Source data ->
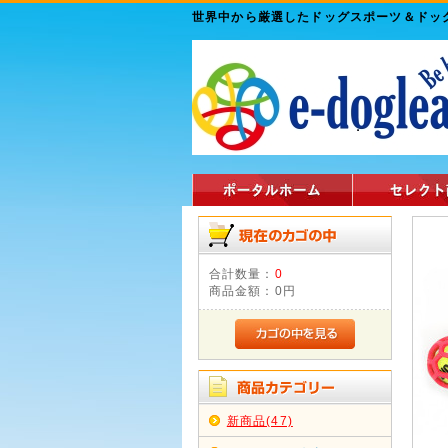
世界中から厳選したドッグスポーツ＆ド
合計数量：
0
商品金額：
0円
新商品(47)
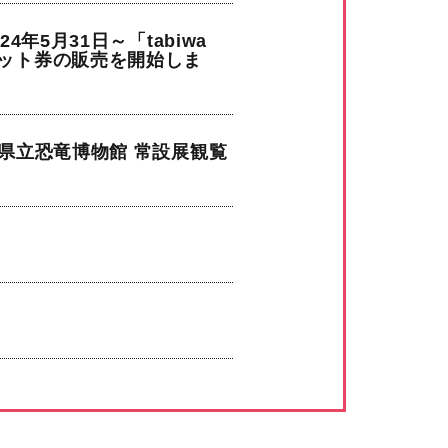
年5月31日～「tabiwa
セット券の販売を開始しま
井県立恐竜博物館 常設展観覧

---

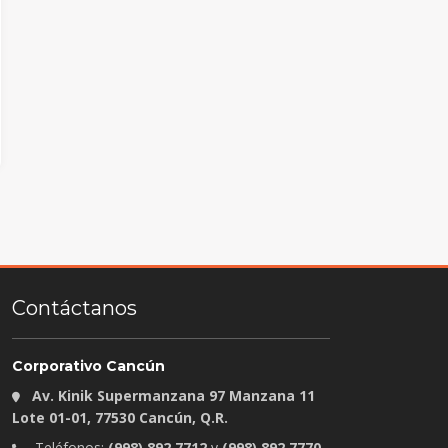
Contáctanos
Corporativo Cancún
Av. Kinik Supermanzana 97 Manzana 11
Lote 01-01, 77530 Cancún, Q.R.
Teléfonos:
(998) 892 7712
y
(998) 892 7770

Task brief -> Everything from the line with "Corporativo Cancún" through the line with "(998) 892 7770" should be written out exactly as it appears above, end lines included, and nothing outside that range.

Response to the task ->
Corporativo Cancún
Av. Kinik Supermanzana 97 Manzana 11
Lote 01-01, 77530 Cancún, Q.R.
Teléfonos:
(998) 892 7712
y
(998) 892 7770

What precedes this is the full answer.